# WHAT YOU HAVE TO DO
For the records below, output word for word the lines from the one with "Indian Air Force" up to and including the one with "Haokebang low-temperature batch circulati". No pictures.

Data excerpts:
/---

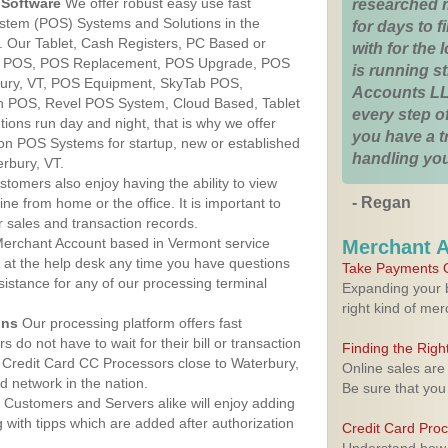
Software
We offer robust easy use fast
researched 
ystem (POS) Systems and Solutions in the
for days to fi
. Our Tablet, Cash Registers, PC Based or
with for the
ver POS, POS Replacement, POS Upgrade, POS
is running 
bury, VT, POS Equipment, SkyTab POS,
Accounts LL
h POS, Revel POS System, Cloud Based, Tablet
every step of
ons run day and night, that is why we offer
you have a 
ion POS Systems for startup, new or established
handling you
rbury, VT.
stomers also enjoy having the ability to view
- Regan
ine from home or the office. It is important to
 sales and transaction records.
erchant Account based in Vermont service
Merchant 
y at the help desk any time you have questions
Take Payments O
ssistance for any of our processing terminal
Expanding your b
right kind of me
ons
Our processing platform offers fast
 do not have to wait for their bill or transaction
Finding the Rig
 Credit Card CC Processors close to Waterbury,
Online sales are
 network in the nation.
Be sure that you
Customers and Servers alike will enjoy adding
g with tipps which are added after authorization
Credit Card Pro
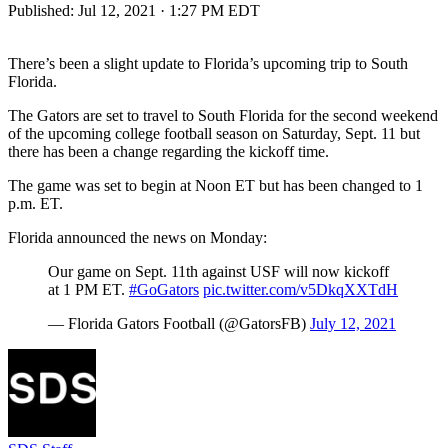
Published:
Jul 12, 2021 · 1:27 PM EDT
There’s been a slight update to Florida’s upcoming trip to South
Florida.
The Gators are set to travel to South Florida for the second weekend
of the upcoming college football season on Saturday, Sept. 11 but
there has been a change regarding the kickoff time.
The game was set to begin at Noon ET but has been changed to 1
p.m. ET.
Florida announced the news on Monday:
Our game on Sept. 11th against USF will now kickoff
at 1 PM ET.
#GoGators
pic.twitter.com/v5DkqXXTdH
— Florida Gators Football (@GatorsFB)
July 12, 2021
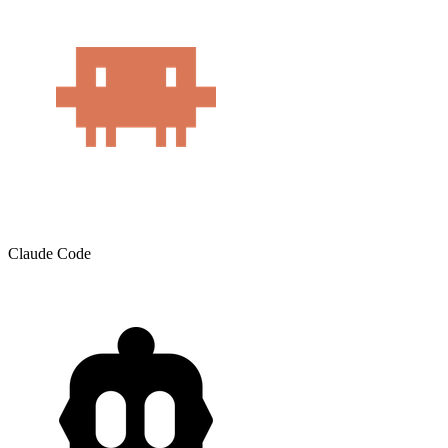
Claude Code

\---
/---

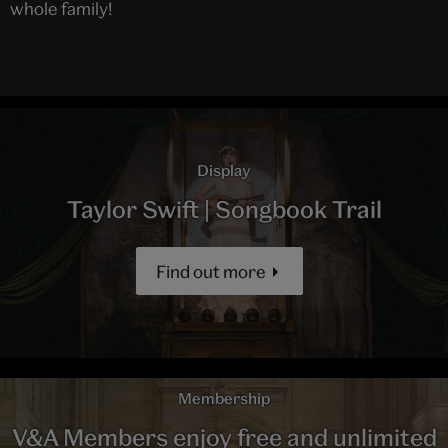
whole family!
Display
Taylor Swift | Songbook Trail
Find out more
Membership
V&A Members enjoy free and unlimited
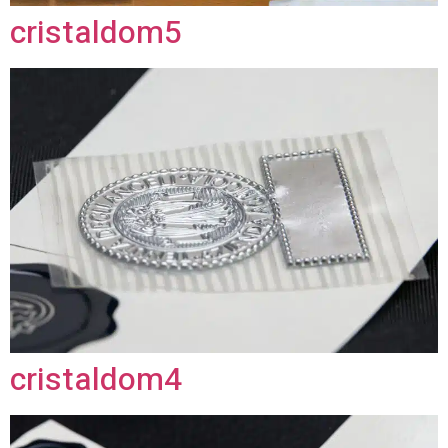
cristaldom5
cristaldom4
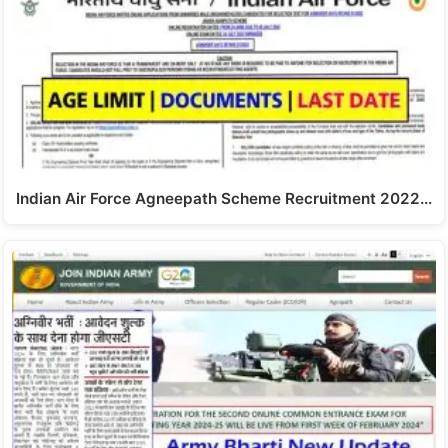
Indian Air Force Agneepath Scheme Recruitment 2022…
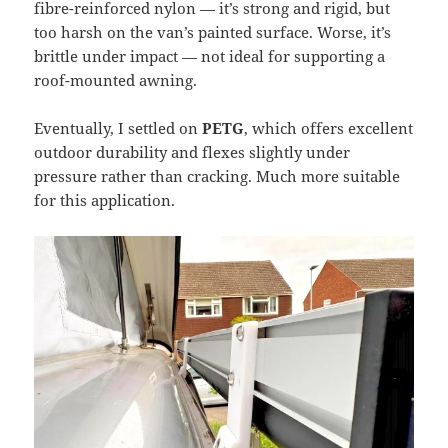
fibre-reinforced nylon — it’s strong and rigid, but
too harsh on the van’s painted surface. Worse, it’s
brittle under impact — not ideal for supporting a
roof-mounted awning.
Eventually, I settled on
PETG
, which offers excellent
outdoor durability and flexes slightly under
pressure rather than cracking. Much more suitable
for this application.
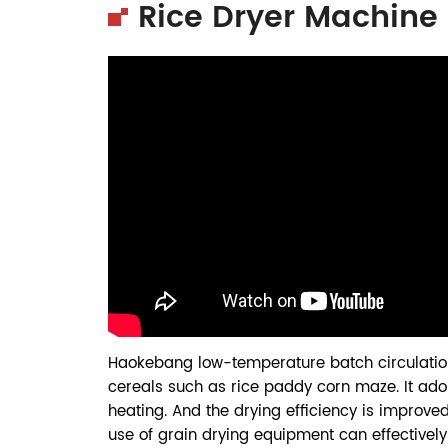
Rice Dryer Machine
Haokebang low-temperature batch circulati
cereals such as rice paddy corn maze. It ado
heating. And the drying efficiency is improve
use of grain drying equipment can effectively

\---
/---

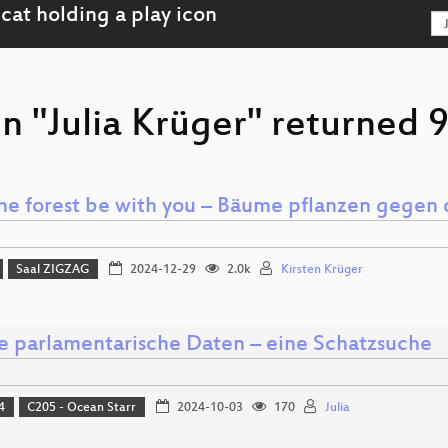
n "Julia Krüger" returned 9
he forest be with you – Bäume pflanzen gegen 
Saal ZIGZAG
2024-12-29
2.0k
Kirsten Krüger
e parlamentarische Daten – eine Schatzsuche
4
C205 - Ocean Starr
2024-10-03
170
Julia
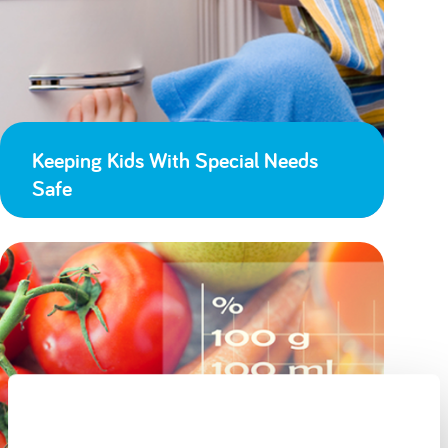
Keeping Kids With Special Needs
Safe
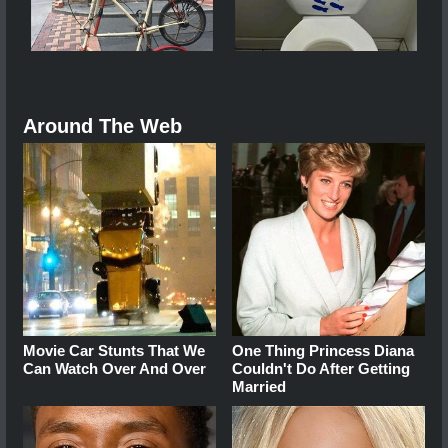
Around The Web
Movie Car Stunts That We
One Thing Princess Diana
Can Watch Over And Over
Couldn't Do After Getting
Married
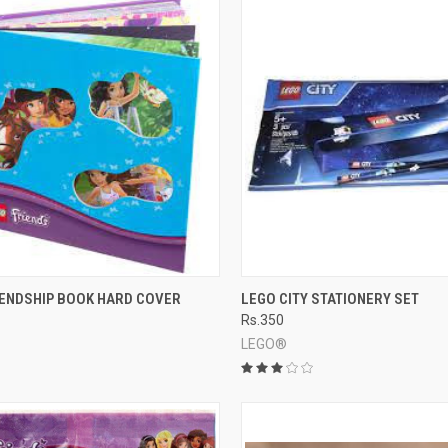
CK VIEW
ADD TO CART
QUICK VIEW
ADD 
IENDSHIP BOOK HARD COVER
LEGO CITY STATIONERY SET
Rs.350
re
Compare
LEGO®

\---

# FINAL ANSWER
Indian Air Force Agneepath Scheme Recruitment 2022…
fibre-reinforced nylon — it’s strong and rigid, but
too harsh on the van’s painted surface. Worse, it’s
brittle under impact — not ideal for supporting a
roof-mounted awning.
Eventually, I settled on
PETG
, which offers excellent
outdoor durability and flexes slightly under
pressure rather than cracking. Much more suitable
for this application.
Rice Dryer Machine
Haokebang low-temperature batch circulati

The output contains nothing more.